Роман-лауреат Букеровской премии 2019 года, который разделил победу с «Заветами» Маргарет Этвуд. Полная жизни и бурлящей энергии, эта книга – гимн современной Британии и всем чернокожим женщинам! «Девушка, женщина, иная» – это полифония голосов двенадцати очень разных чернокожих британок, чьи жизни оказываются ближе, чем можно было бы предположить. Их истории переплетаются сквозь годы, перед взором читателя проходит череда их друзей, любовников и родных. Их образы с каждой страницей обретают выпуклость и полноту, делая заметными и важными жизни, о которых мы привыкли не думать. «Еваристо с большой чувствительностью пишет о том, как мы растим своих детей, как строим карьеру, как скорбим и как любим». – Financial Time.


О таком не говорят

Шорт-лист Букеровской премии 2021 года. Современный роман, который еще десять лет назад был бы невозможен. Есть ли жизнь после интернета?

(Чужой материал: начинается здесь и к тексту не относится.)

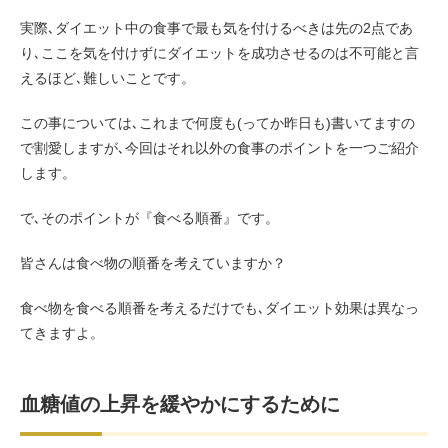
実際､ダイエット中の食事で最も気を付けるべきは先の2点であ
り､ここを気を付けずにダイエットを成功させるのは不可能と言
えるほど､難しいことです。
この事については､これまで何度も(ってか昨日も)書いてますの
で割愛しますが､今回はそれ以外の食事のポイントを一つご紹介
します。
で､そのポイントが『食べる順番』です。
皆さんは食べ物の順番を考えていますか？
食べ物を食べる順番を考えるだけでも､ダイエット効果は異なっ
てきますよ。
血糖値の上昇を緩やかにするために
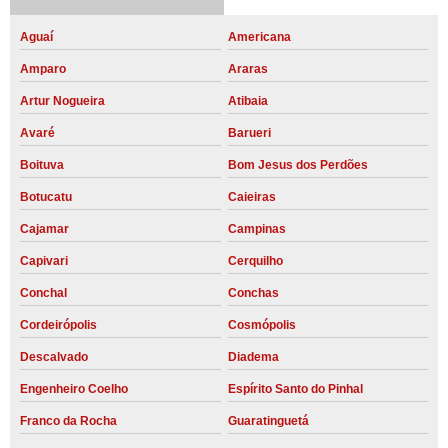
Aguaí
Americana
Amparo
Araras
Artur Nogueira
Atibaia
Avaré
Barueri
Boituva
Bom Jesus dos Perdões
Botucatu
Caieiras
Cajamar
Campinas
Capivari
Cerquilho
Conchal
Conchas
Cordeirópolis
Cosmópolis
Descalvado
Diadema
Engenheiro Coelho
Espírito Santo do Pinhal
Franco da Rocha
Guaratinguetá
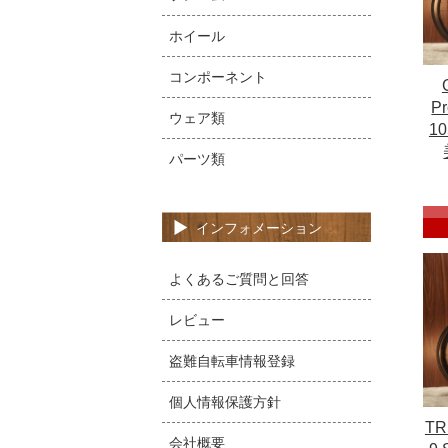
ホイール
コンポーネント
P
ウェア類
10
パーツ類
インフォメーション
よくあるご質問と回答
レビュー
盗難自転車情報登録
個人情報保護方針
T
会社概要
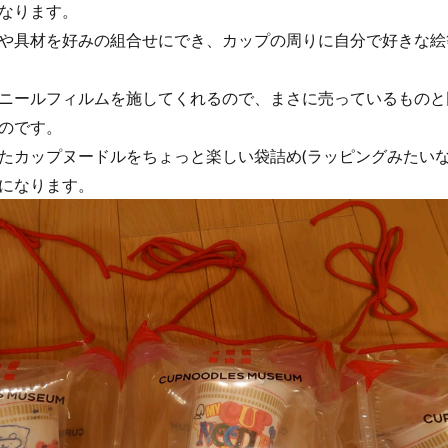
なります。
や具材を好みの組合せにでき、カップの周りに自分で好きな絵
ニールフィルムを施してくれるので、まさに売っているものと
のです。
たカップヌードルをちょっと楽しい袋詰め(ラッピングみたいな
になります。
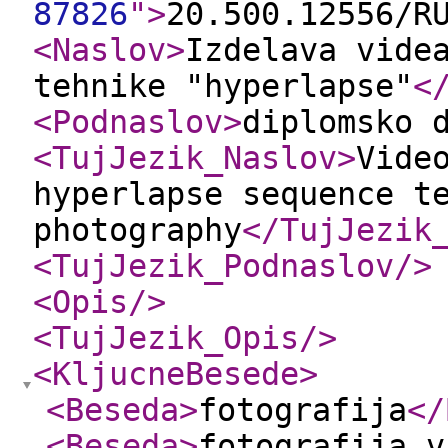
87826
"
>
20.500.12556/R
<Naslov
>
Izdelava vide
tehnike "hyperlapse"
<
<Podnaslov
>
diplomsko 
<TujJezik_Naslov
>
Vide
hyperlapse sequence t
photography
</TujJezik
<TujJezik_Podnaslov
/>
<Opis
/>
<TujJezik_Opis
/>
<KljucneBesede
>
<Beseda
>
fotografija
</
<Beseda
>
fotografija v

Она – современная женщина. Она живет в Сети. Она рассуждает о политике, религии, толерантности, экологии и не переставая скроллит ленты соцсетей. Но однажды реальность настигает ее, как пушечный залп. Два коротких сообщения от матери, и в одночасье все, что казалось важным, превращается в пыль перед лицом жизни. «Я в совершенном восторге от этой книги. Талант Патриции Локвуд уникален, а это пока что ее самый странный, смешной и трогательный текст». – Салли Руни «Стиль Локвуд не лаконичный, но изобретательный; не манерный, но искусный.